▸ **What this task involves**
The answer must be a single number: how many lines of the entries below include "information".

▸ **The records**
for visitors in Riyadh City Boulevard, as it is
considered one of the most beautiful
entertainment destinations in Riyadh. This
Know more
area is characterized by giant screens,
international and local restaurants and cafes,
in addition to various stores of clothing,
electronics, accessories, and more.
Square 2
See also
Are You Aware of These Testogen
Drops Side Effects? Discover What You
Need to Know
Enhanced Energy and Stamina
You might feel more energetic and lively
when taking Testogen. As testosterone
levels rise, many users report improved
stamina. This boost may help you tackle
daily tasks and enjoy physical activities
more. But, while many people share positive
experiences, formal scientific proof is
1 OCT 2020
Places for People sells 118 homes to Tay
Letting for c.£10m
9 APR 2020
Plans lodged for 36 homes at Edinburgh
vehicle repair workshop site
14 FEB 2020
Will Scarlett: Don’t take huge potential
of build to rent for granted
* * *
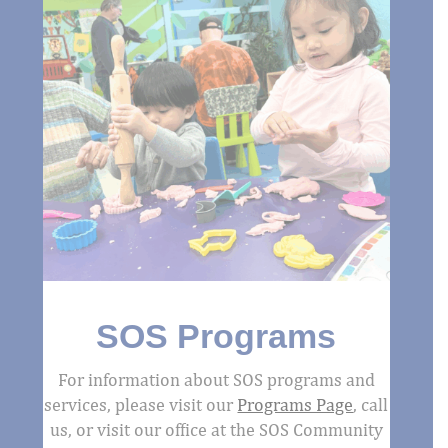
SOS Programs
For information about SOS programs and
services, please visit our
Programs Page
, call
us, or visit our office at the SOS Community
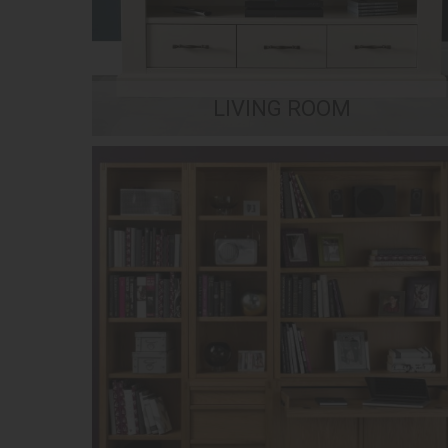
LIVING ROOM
---
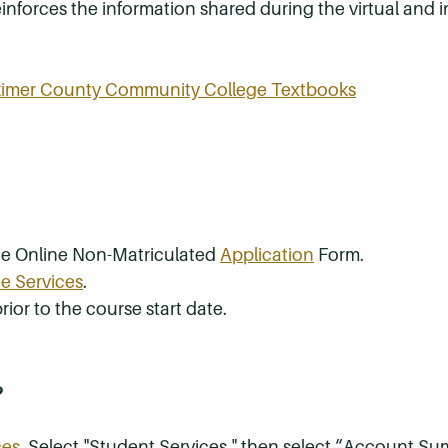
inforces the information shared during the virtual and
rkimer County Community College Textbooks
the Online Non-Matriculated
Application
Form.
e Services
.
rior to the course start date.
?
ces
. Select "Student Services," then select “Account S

▸ **Response area**
2